This utility provides gsutil and bq equivalent utilities for IBM mainframes running z/OS. These functionalitites are ideal for Data Warehouse migration to BigQuery.
gszutil runs using IBM's jzos Java SDK and provides a shell emulator that accepts gsutil and bq command-line invocations via JCL in-stream dataset. It attempts to accept arguments that appear similar to the official command-line utilties.
The utility is deployed as a cataloged procedure called by the JCL EXEC statement.
This utility provides important functionality beyond gsutil by accepting a schema from a user-provided Copy Book and using this transcode COBOL datasets directly to ORC before uploading to GCS. It also allows customers to execute BigQuery queries and loads from JCL.
The streaming transcode feature eliminates intermediate processing steps prior to load into BigQuery, and when used in conjunction with the bq query and load features, the utility allows mainframe users to convert their existing Teradata ETL flows in place without changing scheduling environments.
The Mainframe Connector consists of two main componets:
-
mainframe-connector-util: It is added as a dependency to provide interfaces to commonly used services like Cloud Storage, BigQuery, and Cloud Logging. It also includes a custom SSLSocketFactory which forces use of TLS ciphers supported by IBM Hardware Crypto cards.
-
gszutil: provides gsutil and bq equivalent utilities for IBM mainframes running z/OS.
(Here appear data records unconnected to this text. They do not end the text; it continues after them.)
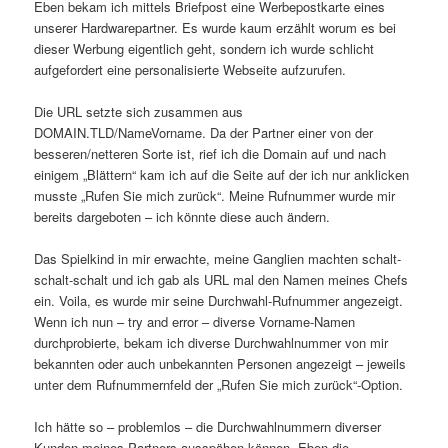
Eben bekam ich mittels Briefpost eine Werbepostkarte eines
unserer Hardwarepartner. Es wurde kaum erzählt worum es bei
dieser Werbung eigentlich geht, sondern ich wurde schlicht
aufgefordert eine personalisierte Webseite aufzurufen.
Die URL setzte sich zusammen aus
DOMAIN.TLD/NameVorname. Da der Partner einer von der
besseren/netteren Sorte ist, rief ich die Domain auf und nach
einigem „Blättern“ kam ich auf die Seite auf der ich nur anklicken
musste „Rufen Sie mich zurück“. Meine Rufnummer wurde mir
bereits dargeboten – ich könnte diese auch ändern.
Das Spielkind in mir erwachte, meine Ganglien machten schalt-
schalt-schalt und ich gab als URL mal den Namen meines Chefs
ein. Voila, es wurde mir seine Durchwahl-Rufnummer angezeigt.
Wenn ich nun – try and error – diverse Vorname-Namen
durchprobierte, bekam ich diverse Durchwahlnummer von mir
bekannten oder auch unbekannten Personen angezeigt – jeweils
unter dem Rufnummernfeld der „Rufen Sie mich zurück“-Option.
Ich hätte so – problemlos – die Durchwahlnummern diverser
Kunden meines Partners ausspähen können. Eben die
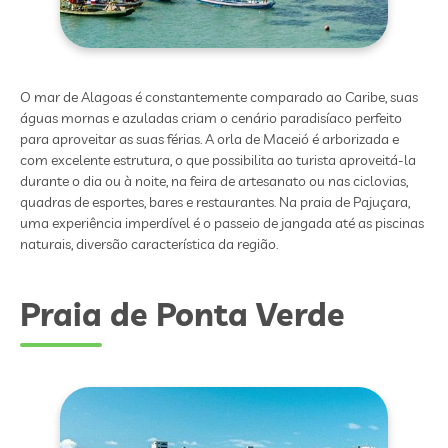
O mar de Alagoas é constantemente comparado ao Caribe, suas
águas mornas e azuladas criam o cenário paradisíaco perfeito
para aproveitar as suas férias. A orla de Maceió é arborizada e
com excelente estrutura, o que possibilita ao turista aproveitá-la
durante o dia ou à noite, na feira de artesanato ou nas ciclovias,
quadras de esportes, bares e restaurantes. Na praia de Pajuçara,
uma experiência imperdível é o passeio de jangada até as piscinas
naturais, diversão característica da região.
Praia de Ponta Verde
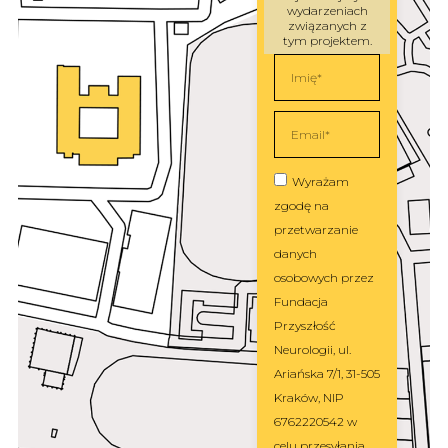
wydarzeniach
związanych z
tym projektem.
Wyrażam
zgodę na
przetwarzanie
danych
osobowych przez
Fundacja
Przyszłość
Neurologii, ul.
Ariańska 7/1, 31-505
Kraków, NIP
6762220542 w
celu przesyłania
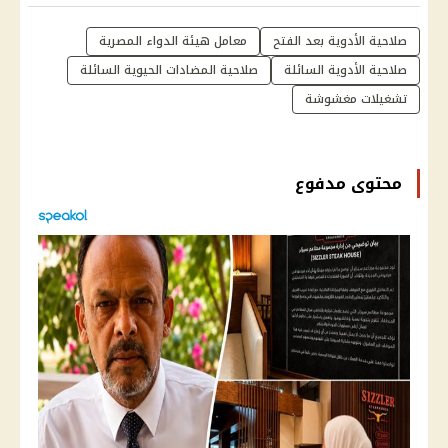
صلاحية الأدوية بعد الفتح
معامل هيئة الدواء المصرية
صلاحية الأدوية السائلة
صلاحية المضادات الحيوية السائلة
تشغيلات مغشوشة
محتوى مدفوع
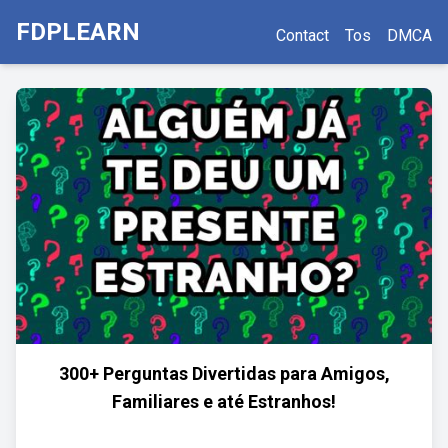
FDPLEARN
Contact
Tos
DMCA
300+ Perguntas Divertidas para Amigos,
Familiares e até Estranhos!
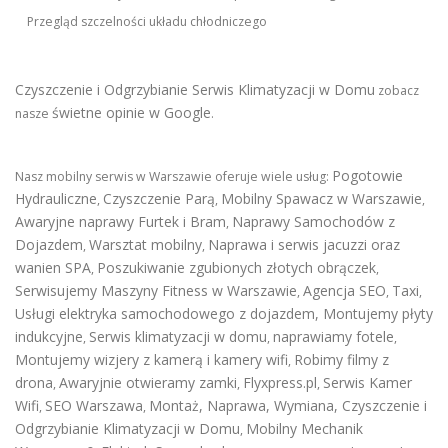
Przegląd szczelności układu chłodniczego
Czyszczenie i Odgrzybianie Serwis Klimatyzacji w Domu
zobacz
świetne opinie w Google
nasze
.
Pogotowie
Nasz mobilny serwis w Warszawie oferuje wiele usług:
Hydrauliczne
Czyszczenie Parą
Mobilny Spawacz w Warszawie
,
,
,
Awaryjne naprawy Furtek i Bram
Naprawy Samochodów z
,
Dojazdem
Warsztat mobilny
Naprawa i serwis jacuzzi oraz
,
,
wanien SPA
Poszukiwanie zgubionych złotych obrączek
,
,
Serwisujemy Maszyny Fitness w Warszawie
Agencja SEO
Taxi
,
,
,
Usługi elektryka samochodowego z dojazdem
,
Montujemy płyty
indukcyjne
Serwis klimatyzacji w domu
naprawiamy fotele
,
,
,
Montujemy wizjery z kamerą i kamery wifi
Robimy filmy z
,
drona
Awaryjnie otwieramy zamki
Flyxpress.pl
Serwis Kamer
,
,
,
Wifi
SEO Warszawa
Montaż, Naprawa, Wymiana, Czyszczenie i
,
,
Odgrzybianie Klimatyzacji w Domu
Mobilny Mechanik
,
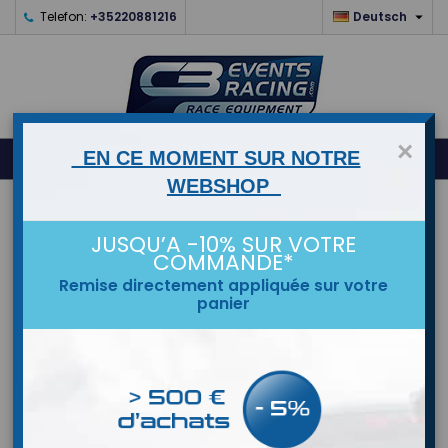

Telefon:
+35220881216
Deutsch
×
0
EN CE MOMENT SUR NOTRE



shopping_cart
WEBSHOP
STARTSEITE
JUSQU’A -10% SUR VOTRE
COMMANDE*
MARKEN
Remise directement appliquée sur votre
panier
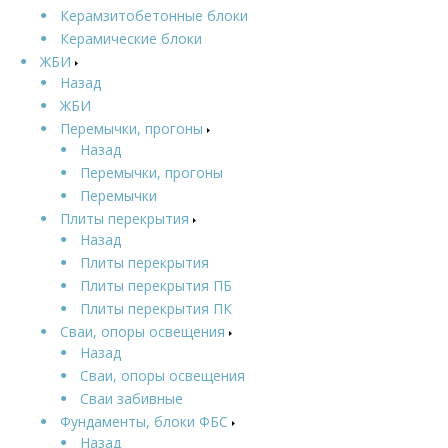
Керамзитобетонные блоки
Керамические блоки
ЖБИ
Назад
ЖБИ
Перемычки, прогоны
Назад
Перемычки, прогоны
Перемычки
Плиты перекрытия
Назад
Плиты перекрытия
Плиты перекрытия ПБ
Плиты перекрытия ПК
Сваи, опоры освещения
Назад
Сваи, опоры освещения
Сваи забивные
Фундаменты, блоки ФБС
Назад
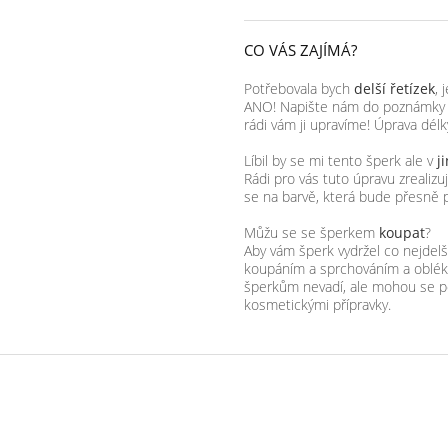
CO VÁS ZAJÍMÁ?
Potřebovala bych
delší řetízek
, 
ANO! Napište nám do poznámky k 
rádi vám ji upravíme! Úprava dél
Líbil by se mi tento šperk ale v
j
Rádi pro vás tuto úpravu zreali
se na barvě, která bude přesně 
Můžu se se šperkem
koupat
?
Aby vám šperk vydržel co nejde
koupáním a sprchováním a obléka
šperkům nevadí, ale mohou se p
kosmetickými přípravky.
All usage is driven by JCL and divided into Job Steps. Input datasets are provided by a DD statement and commands are provided by STDIN stream input. STDIN is read from all lines between "//STDIN DD " and "/" in each step.
Users can execute multiple commands in a single step by entering commands on separate lines or delimited by semicolon.
Typically a JES job will contain multiple steps, each step executing the BQSH procedure with one or more gsutil or bq commands.
There are a fixed set of DD names that are expected by the utility. Whether each one is required or not depends on the command being called. All MVS Datasets referenced by a DD must used Fixed Block (FB) record format.
MVS Dataset containing a Google Cloud IAM service account JSON keyfile.
MVS Dataset containing COBOL dataset to be uploaded to Google Cloud Storage.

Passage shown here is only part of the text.